Thursday, May 12, 2016

On Ceasing to Be Exceptional

Somewhere just north of a decade ago -- so when I was 10 or so -- I was helping strangers in online forums troubleshoot games they were making. It was crazy fun. I still remember this one guy: He had a 3D FPS he was building in Game Maker, a tool that (for this use case) gives you a graphics engine and not much else. He had mouselook set up (no trivial feat) and had a bare-bones firing system, but it only worked when the camera was leveled out flat. You couldn't shoot up or down. That's a big problem, but the game was still pretty fun in spite of it, so in the spirit of trying to make a good thing better I offered to help.

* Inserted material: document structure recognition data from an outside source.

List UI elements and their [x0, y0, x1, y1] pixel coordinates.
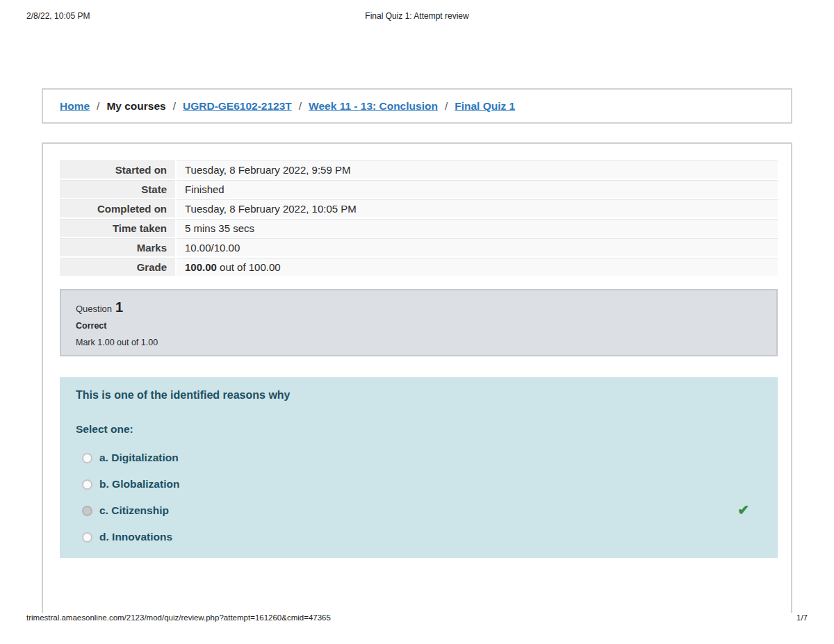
row-label: Grade [60, 258, 175, 276]
row-label: Completed on [60, 199, 175, 217]
breadcrumb-item[interactable]: UGRD-GE6102-2123T [183, 100, 292, 113]
footer-page-number: 1/7 [796, 613, 808, 622]
row-label: State [60, 180, 175, 198]
question-state: Correct [76, 321, 776, 331]
row-value: Tuesday, 8 February 2022, 10:05 PM [177, 199, 778, 217]
table-row: Completed on Tuesday, 8 February 2022, 1… [60, 199, 778, 217]
question-mark: Mark 1.00 out of 1.00 [76, 338, 776, 347]
row-value: Tuesday, 8 February 2022, 9:59 PM [177, 160, 778, 179]
attempt-summary-table: Started on Tuesday, 8 February 2022, 9:5… [60, 160, 778, 277]
radio-button-icon[interactable] [82, 453, 92, 463]
breadcrumb-separator: / [173, 100, 176, 113]
answer-option[interactable]: d. Innovations ✔ [82, 524, 757, 550]
answer-option[interactable]: a. Digitalization ✔ [82, 445, 757, 471]
option-label: a. Digitalization [99, 452, 179, 464]
row-label: Time taken [60, 219, 175, 237]
footer-url: trimestral.amaesonline.com/2123/mod/quiz… [26, 613, 331, 622]
question-body: This is one of the identified reasons wh… [60, 377, 778, 558]
radio-button-icon[interactable] [82, 506, 92, 516]
radio-button-icon[interactable] [82, 532, 92, 543]
page-title: Final Quiz 1: Attempt review [0, 11, 834, 21]
table-row: Started on Tuesday, 8 February 2022, 9:5… [60, 160, 778, 179]
question-number: Question1 [76, 299, 776, 315]
breadcrumb-bar: Home / My courses / UGRD-GE6102-2123T / … [42, 88, 792, 124]
row-value: 5 mins 35 secs [177, 219, 778, 237]
breadcrumb: Home / My courses / UGRD-GE6102-2123T / … [60, 100, 515, 113]
row-value: 10.00/10.00 [177, 238, 778, 256]
radio-button-icon[interactable] [82, 479, 92, 490]
answer-options: a. Digitalization ✔ b. Globalization ✔ c… [76, 445, 757, 550]
quiz-review-panel: Started on Tuesday, 8 February 2022, 9:5… [42, 142, 792, 613]
breadcrumb-separator: / [299, 100, 302, 113]
breadcrumb-item[interactable]: Final Quiz 1 [455, 100, 515, 113]
row-value: 100.00 out of 100.00 [177, 258, 778, 276]
correct-check-icon: ✔ [737, 502, 749, 518]
option-label: b. Globalization [99, 478, 179, 490]
option-label: c. Citizenship [99, 504, 169, 517]
breadcrumb-item[interactable]: Home [60, 100, 90, 113]
breadcrumb-item: My courses [106, 100, 165, 113]
select-one-label: Select one: [76, 423, 757, 436]
table-row: Grade 100.00 out of 100.00 [60, 258, 778, 276]
row-label: Started on [60, 160, 175, 179]
breadcrumb-separator: / [97, 100, 99, 113]
table-row: State Finished [60, 180, 778, 198]
answer-option[interactable]: b. Globalization ✔ [82, 471, 757, 497]
breadcrumb-item[interactable]: Week 11 - 13: Conclusion [309, 100, 438, 113]
question-info-box: Question1 Correct Mark 1.00 out of 1.00 [60, 289, 778, 356]
table-row: Time taken 5 mins 35 secs [60, 219, 778, 237]
table-row: Marks 10.00/10.00 [60, 238, 778, 256]
answer-option[interactable]: c. Citizenship ✔ [82, 497, 757, 524]
row-value: Finished [177, 180, 778, 198]
question-number-label: Question [76, 304, 112, 314]
option-label: d. Innovations [99, 531, 172, 543]
question-text: This is one of the identified reasons wh… [76, 389, 757, 402]
row-label: Marks [60, 238, 175, 256]
breadcrumb-separator: / [445, 100, 448, 113]
question-number-value: 1 [115, 299, 123, 315]
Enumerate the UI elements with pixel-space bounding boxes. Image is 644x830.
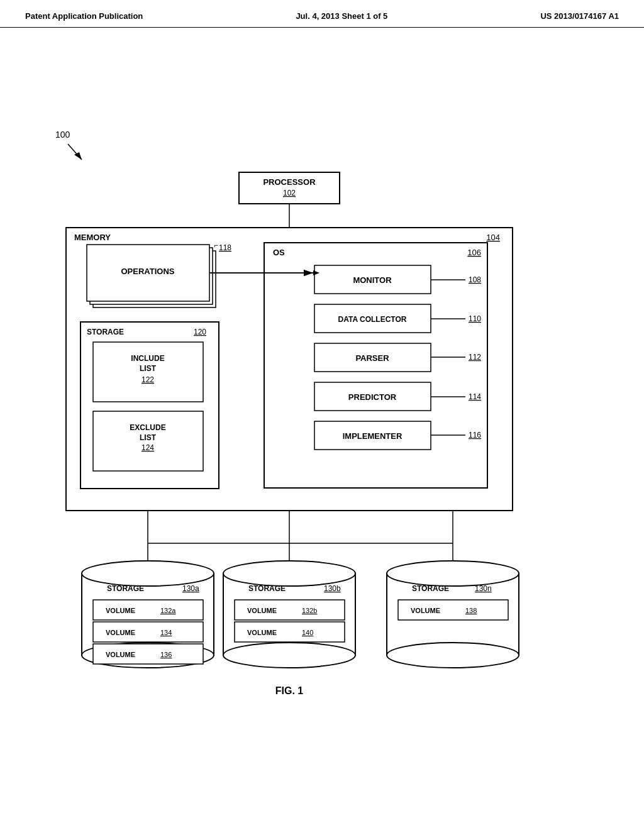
operations-ref: 118 <box>219 243 231 252</box>
storage-120-label: STORAGE <box>87 328 124 336</box>
storage-130n-top <box>387 561 519 586</box>
volume-138-ref: 138 <box>465 607 477 614</box>
header-right: US 2013/0174167 A1 <box>540 11 619 21</box>
diagram-svg: 100 PROCESSOR 102 MEMORY 104 OS 106 MONI… <box>0 28 644 807</box>
include-list-label: INCLUDE <box>131 354 164 363</box>
storage-130n-bottom <box>387 643 519 668</box>
volume-134-ref: 134 <box>160 629 172 636</box>
memory-ref: 104 <box>486 233 500 242</box>
processor-label: PROCESSOR <box>263 177 316 187</box>
data-collector-ref: 110 <box>469 314 481 323</box>
volume-132a-label: VOLUME <box>106 607 135 614</box>
exclude-list-label2: LIST <box>140 433 157 442</box>
parser-ref: 112 <box>469 353 481 362</box>
monitor-ref: 108 <box>469 275 481 284</box>
volume-132b-ref: 132b <box>302 607 317 614</box>
storage-130n-ref: 130n <box>475 584 492 593</box>
exclude-list-ref: 124 <box>142 443 154 452</box>
parser-label: PARSER <box>355 353 389 363</box>
storage-130a-label: STORAGE <box>107 584 144 593</box>
implementer-ref: 116 <box>469 431 481 440</box>
monitor-label: MONITOR <box>353 275 392 285</box>
storage-130b-top <box>223 561 355 586</box>
predictor-label: PREDICTOR <box>348 392 397 402</box>
storage-130b-bottom <box>223 643 355 668</box>
storage-130b-ref: 130b <box>324 584 341 593</box>
exclude-list-label: EXCLUDE <box>130 423 165 432</box>
volume-136-ref: 136 <box>160 651 172 658</box>
ref-100-label: 100 <box>55 130 70 140</box>
figure-caption: FIG. 1 <box>275 685 304 696</box>
os-label: OS <box>273 248 285 257</box>
storage-130a-top <box>82 561 214 586</box>
include-list-ref: 122 <box>142 375 154 384</box>
volume-136-label: VOLUME <box>106 651 135 658</box>
header-center: Jul. 4, 2013 Sheet 1 of 5 <box>296 11 387 21</box>
volume-134-label: VOLUME <box>106 629 135 636</box>
header-left: Patent Application Publication <box>25 11 143 21</box>
volume-140-label: VOLUME <box>247 629 277 636</box>
implementer-label: IMPLEMENTER <box>343 431 402 441</box>
include-list-label2: LIST <box>140 364 157 373</box>
patent-header: Patent Application Publication Jul. 4, 2… <box>0 0 644 28</box>
memory-label: MEMORY <box>74 233 111 242</box>
storage-130b-label: STORAGE <box>248 584 286 593</box>
volume-132b-label: VOLUME <box>247 607 277 614</box>
storage-130n-label: STORAGE <box>412 584 449 593</box>
storage-130a-ref: 130a <box>182 584 199 593</box>
os-ref: 106 <box>467 248 481 257</box>
predictor-ref: 114 <box>469 392 481 401</box>
operations-label: OPERATIONS <box>121 267 175 276</box>
svg-marker-1 <box>74 152 82 160</box>
volume-132a-ref: 132a <box>160 607 176 614</box>
operations-ref-arrow: ⌐ <box>214 241 218 250</box>
storage-120-ref: 120 <box>194 328 206 336</box>
data-collector-label: DATA COLLECTOR <box>338 315 407 324</box>
volume-140-ref: 140 <box>302 629 313 636</box>
volume-138-label: VOLUME <box>411 607 440 614</box>
processor-ref: 102 <box>283 189 296 197</box>
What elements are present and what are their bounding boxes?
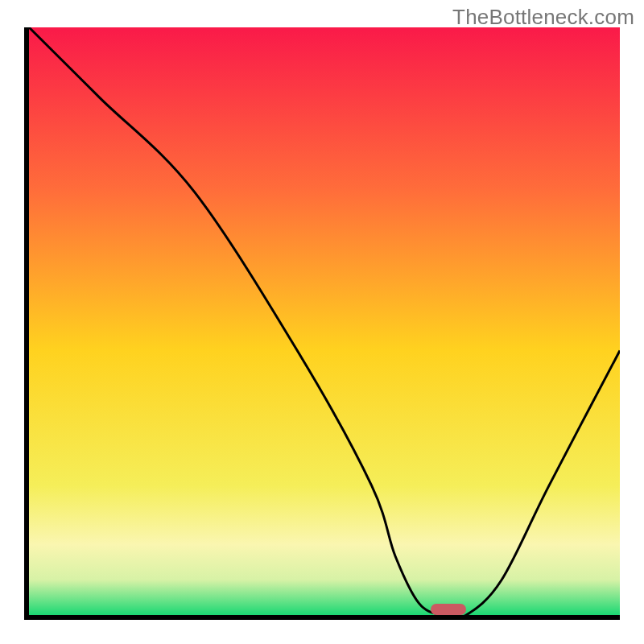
chart-plot-area xyxy=(24,27,620,620)
optimal-marker xyxy=(431,604,466,615)
chart-inner xyxy=(29,27,620,615)
watermark-text: TheBottleneck.com xyxy=(452,5,634,30)
bottleneck-curve xyxy=(29,27,620,615)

With the right background knowledge, the solution is pretty clear. The mouselook system gives us an angle for how far up or down we're looking. What we want is for bullets to rise or fall at a steady rate determined by this angle. So we need a value to determine that rate, and that value will end up being a slope. You can turn angles into slopes using trig: slope = rise/run = sin(θ)/cos(θ) = tan(θ). So you take this slope, scale it based on horizontal speed, and periodically add that to the Z coordinate.

This is easy to figure this out if you know the concepts involved, but take it from me: it's a lot trickier when you've never heard of a slope and all you know about trig is what Wikipedia tells you. But with a few days' work I figured it out, sent the guy a patched version of his game, and went back to playing it. All this work, and yet for the life of me I can't remember his reaction.

About a year or two later, I joined a game making group. They already had programmers, so I told them I made music. They couldn't let me in fast enough when they heard that. I did make some music, but I also pitched in whenever anyone asked for troubleshooting help. Pretty soon I was the go-to guy for figuring out the really pathological stuff.

After a while I started working on my own project, a turn-based strategy game (tragically never completed, but surprisingly close to completion, and sporting a totally bonkers implementation of A*). I got hung up on the AI, lost steam, and turned to other projects. I wrote my own FPS, which (to my astonishment) people actually played. I wrote a couple RPGs from the ground up. I wrote a 2D, team-based multiplayer game inspired by laser tag. In fact, writing the login system for that game sparked my interest in security.

In my free time, I was pushing my limits by working with a fantastic math tutor (Naomi, whose debt I am deeply and eternally in). She taught me everything up to calculus, past which point I taught myself. By the time I started high school, I'd built up a working knowledge of multivariable calculus.

And now, here I am: 22 going on 23, and not feeling too different now than I did then. What happened?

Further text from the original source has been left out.